France's Hollande to discuss BNP fine with Obama

France's Hollande to discuss BNP fine with Obama

PARIS - French President Francois Hollande plans to raise concerns about a possible $10 billion-plus US fine on BNP Paribas that he considers disproportionate with US counterpart Barack Obama.

The U.S president is due to arrive in France on Thursday for talks ahead of Friday's 70th anniversary D-Day commemoration.

"I don't know if he wants to talk about it, but I will talk to him about it (on Thursday evening)," Hollande told reporters during a trip to Warsaw on Wednesday. French officials have said the men will meet over dinner at a restaurant in central Paris.

US authorities are investigating whether BNP evaded US sanctions relating primarily to Sudan, Iran and Syria between 2002 and 2009. They allege the lender stripped out identifying information from wire transfers so they could pass through the US financial system without raising red flags.
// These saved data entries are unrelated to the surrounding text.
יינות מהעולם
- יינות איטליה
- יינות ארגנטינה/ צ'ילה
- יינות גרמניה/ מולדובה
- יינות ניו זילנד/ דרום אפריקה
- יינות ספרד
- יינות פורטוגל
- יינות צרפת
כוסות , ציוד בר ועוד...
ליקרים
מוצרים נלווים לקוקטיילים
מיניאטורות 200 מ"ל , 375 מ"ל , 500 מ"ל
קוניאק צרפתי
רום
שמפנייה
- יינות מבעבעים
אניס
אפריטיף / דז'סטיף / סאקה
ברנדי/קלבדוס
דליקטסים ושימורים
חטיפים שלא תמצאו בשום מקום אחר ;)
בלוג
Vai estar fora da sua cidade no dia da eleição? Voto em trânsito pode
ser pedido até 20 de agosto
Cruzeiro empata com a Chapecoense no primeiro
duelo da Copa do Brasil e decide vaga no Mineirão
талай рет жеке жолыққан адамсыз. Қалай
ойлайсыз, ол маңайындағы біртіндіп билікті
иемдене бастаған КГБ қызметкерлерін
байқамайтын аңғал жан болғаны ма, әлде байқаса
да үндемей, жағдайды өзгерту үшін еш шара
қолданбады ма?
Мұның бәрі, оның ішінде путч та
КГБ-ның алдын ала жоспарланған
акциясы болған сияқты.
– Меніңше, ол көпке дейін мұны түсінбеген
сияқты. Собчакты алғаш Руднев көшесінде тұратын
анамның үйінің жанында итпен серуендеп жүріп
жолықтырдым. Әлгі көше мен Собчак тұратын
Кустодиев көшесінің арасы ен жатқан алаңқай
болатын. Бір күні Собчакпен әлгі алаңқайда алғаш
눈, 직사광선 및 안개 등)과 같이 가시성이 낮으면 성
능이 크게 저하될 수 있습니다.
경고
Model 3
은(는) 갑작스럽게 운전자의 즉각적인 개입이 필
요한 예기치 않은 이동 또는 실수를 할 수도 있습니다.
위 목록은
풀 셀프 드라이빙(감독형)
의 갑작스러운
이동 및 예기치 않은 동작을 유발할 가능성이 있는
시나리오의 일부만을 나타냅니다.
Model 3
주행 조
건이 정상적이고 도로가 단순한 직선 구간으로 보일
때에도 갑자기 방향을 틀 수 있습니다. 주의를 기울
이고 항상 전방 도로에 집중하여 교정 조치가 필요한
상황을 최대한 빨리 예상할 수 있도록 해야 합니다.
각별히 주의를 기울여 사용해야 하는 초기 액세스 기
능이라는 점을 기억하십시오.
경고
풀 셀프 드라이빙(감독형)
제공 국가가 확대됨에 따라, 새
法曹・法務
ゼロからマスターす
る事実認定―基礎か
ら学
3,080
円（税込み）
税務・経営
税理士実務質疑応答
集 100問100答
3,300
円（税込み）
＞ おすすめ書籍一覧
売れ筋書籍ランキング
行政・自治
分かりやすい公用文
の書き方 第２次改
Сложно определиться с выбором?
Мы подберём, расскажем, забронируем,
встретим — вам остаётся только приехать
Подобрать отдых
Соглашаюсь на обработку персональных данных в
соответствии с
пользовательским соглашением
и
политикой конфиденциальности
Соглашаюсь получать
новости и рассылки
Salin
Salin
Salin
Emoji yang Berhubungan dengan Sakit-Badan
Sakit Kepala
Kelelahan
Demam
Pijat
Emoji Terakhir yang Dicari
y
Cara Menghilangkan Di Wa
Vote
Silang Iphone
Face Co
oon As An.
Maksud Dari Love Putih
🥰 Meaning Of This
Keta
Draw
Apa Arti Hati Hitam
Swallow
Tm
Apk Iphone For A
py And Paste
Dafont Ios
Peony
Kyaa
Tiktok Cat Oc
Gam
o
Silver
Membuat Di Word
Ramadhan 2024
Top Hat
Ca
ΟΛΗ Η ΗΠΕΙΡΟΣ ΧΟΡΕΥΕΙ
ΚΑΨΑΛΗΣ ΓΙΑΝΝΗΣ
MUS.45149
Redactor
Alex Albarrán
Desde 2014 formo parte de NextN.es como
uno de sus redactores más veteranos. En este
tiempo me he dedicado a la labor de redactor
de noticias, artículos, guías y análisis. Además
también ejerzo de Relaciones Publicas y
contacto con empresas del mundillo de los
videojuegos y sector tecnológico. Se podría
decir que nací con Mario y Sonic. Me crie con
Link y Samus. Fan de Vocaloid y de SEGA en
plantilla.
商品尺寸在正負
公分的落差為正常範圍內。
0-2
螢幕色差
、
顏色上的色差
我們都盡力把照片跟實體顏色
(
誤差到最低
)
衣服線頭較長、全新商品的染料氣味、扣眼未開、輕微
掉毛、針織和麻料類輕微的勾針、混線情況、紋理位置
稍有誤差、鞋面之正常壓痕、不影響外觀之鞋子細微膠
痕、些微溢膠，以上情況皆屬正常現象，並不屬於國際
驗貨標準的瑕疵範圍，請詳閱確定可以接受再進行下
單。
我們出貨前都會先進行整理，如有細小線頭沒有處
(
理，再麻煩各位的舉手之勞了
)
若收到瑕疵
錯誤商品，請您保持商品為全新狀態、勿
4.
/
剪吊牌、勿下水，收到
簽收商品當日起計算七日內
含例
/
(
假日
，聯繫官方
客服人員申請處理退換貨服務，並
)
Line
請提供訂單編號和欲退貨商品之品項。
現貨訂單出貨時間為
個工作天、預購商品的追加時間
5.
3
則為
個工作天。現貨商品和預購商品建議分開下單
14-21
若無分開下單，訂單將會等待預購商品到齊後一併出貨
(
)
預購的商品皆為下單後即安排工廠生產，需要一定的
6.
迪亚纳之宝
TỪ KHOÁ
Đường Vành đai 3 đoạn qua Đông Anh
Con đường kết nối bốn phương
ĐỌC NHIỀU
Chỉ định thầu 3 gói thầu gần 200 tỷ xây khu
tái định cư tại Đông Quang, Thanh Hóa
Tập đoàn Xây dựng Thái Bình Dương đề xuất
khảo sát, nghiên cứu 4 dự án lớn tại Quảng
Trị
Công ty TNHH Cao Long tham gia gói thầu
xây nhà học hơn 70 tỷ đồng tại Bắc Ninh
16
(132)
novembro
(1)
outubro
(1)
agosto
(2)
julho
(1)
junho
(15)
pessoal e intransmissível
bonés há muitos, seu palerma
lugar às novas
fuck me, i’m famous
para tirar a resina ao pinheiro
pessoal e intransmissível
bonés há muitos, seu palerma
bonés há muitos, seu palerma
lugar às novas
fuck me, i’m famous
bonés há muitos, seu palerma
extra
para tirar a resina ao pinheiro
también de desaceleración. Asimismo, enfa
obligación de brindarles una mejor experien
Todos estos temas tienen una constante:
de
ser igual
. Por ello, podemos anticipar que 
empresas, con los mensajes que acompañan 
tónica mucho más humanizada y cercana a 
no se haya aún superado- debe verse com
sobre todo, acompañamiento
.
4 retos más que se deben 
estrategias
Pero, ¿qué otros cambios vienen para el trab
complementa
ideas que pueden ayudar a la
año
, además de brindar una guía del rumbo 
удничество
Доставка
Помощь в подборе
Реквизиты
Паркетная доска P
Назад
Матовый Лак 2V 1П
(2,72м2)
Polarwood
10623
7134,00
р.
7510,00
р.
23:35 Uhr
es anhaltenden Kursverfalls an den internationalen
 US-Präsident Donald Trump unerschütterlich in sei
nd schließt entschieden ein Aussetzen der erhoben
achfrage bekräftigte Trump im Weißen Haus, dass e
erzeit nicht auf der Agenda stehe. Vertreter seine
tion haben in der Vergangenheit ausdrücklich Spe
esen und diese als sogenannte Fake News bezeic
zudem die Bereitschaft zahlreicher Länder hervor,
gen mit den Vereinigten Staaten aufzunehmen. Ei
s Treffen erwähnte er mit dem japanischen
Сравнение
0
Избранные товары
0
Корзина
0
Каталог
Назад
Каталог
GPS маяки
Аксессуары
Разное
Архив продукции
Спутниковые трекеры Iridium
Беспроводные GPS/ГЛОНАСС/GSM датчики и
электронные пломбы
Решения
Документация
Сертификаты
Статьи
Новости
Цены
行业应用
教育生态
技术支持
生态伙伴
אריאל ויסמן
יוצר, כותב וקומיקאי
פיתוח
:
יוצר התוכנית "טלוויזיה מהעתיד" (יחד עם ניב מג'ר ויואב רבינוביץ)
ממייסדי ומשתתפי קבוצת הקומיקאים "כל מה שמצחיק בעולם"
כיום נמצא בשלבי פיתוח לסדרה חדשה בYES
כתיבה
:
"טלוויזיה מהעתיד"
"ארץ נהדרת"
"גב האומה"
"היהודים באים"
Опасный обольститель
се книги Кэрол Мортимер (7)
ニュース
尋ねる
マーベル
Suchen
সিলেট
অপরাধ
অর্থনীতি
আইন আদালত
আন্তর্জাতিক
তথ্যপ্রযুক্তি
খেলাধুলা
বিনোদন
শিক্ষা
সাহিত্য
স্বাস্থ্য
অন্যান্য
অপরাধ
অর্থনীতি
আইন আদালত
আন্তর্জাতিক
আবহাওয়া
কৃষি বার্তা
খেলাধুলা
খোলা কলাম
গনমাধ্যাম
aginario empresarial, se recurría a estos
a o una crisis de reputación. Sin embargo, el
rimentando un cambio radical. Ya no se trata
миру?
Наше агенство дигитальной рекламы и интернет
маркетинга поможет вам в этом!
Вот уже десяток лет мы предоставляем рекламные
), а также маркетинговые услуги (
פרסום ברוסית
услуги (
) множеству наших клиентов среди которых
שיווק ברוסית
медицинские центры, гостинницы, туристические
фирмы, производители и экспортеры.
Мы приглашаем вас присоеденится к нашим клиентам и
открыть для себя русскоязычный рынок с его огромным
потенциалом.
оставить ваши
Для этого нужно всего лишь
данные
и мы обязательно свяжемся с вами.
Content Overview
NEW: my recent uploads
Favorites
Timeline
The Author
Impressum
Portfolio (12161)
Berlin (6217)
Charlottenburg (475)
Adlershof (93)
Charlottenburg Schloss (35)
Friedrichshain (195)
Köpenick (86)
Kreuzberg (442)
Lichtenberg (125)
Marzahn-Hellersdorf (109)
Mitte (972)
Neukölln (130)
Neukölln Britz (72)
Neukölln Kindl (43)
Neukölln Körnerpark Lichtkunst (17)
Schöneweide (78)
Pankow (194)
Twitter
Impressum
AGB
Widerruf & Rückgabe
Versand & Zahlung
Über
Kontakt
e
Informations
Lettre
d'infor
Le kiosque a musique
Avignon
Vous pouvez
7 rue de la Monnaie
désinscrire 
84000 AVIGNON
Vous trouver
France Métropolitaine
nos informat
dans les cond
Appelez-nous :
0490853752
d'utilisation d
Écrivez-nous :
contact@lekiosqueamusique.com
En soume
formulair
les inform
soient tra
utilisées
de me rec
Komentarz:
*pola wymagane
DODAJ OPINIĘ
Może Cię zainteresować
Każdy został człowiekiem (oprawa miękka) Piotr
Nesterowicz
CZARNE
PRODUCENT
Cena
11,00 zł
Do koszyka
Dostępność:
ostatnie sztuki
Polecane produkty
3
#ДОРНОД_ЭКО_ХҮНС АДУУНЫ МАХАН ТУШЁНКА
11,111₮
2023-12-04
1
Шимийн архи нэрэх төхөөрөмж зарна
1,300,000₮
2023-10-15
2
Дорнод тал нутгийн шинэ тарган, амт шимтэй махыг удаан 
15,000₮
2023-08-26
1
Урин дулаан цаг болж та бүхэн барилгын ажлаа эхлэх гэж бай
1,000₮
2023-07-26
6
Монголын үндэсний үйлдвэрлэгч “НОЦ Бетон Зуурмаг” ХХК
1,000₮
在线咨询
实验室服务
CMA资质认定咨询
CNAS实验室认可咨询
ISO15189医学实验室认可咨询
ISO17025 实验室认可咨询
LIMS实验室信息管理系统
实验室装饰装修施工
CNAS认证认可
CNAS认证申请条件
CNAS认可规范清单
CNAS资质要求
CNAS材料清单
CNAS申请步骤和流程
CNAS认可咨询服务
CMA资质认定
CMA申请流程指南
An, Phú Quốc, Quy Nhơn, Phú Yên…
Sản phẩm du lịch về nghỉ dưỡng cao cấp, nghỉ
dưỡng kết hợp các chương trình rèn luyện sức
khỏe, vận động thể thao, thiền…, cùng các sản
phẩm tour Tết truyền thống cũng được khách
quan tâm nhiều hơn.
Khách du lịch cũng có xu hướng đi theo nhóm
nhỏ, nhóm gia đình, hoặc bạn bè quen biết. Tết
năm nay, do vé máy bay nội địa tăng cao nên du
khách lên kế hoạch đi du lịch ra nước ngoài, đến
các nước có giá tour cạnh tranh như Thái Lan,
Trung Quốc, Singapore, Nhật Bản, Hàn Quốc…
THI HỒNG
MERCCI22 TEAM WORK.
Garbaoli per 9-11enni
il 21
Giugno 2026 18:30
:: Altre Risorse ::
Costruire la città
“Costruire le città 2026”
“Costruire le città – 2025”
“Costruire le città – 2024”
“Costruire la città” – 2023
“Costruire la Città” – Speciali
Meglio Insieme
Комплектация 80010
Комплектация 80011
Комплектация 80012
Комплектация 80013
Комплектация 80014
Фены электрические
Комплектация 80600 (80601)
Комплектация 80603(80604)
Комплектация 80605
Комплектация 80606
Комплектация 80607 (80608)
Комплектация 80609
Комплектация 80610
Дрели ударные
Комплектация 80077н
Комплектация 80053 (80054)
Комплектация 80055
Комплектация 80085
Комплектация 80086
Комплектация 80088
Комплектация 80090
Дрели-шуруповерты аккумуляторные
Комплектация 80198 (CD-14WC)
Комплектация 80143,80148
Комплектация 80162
Sources familiar with the matter have said the potential fine could top $10 billion.

Hollande wrote to Obama in April to express concern the possible fine for France's biggest bank would be "disproportionate" and flagged the need for a "reasonable" approach by the US justice system in close cooperation with the financial regulatory authorities, an official in Hollande's office said.

The two leaders had since spoken on the phone about BNP.

Hollande's intervention takes the drum roll of French concern over reports of the potentially huge fine to the highest level, following increasingly forthright objections from senior ministers of Hollande's government.

French Finance Minister Michel Sapin called the fine "inequitable" in a France 2 TV interview on Wednesday.

Sapin told the TV channel it was neither "possible nor acceptable for us to intervene in the justice proceedings", but criticised what he too described as a disproportionate fine.

"Whether it's a French bank or a European bank, we don't want American justice conducted in an inequitable way. The amount we've seen in the press, from our point of view, is inequitable," he said.

"Every time a fine of this nature is imposed, if it's disproportionate to the facts, for whatever bank it is, it has consequences for the bank and for its capacity to lend."

On Tuesday, Foreign Minister Laurent Fabius, whose portfolio includes trade issues, warned that the fine could put in jeopardy transatlantic free-trade talks.

BNP has said publicly only that it is in discussions with US authorities about "certain US dollar payments involving countries, persons and entities that could have been subject to economic sanctions".

It has set aside $1.1 billion for the fine but told shareholders it could be far higher than that. Last month it also said it had improved control processes to ensure such mistakes did not occur again.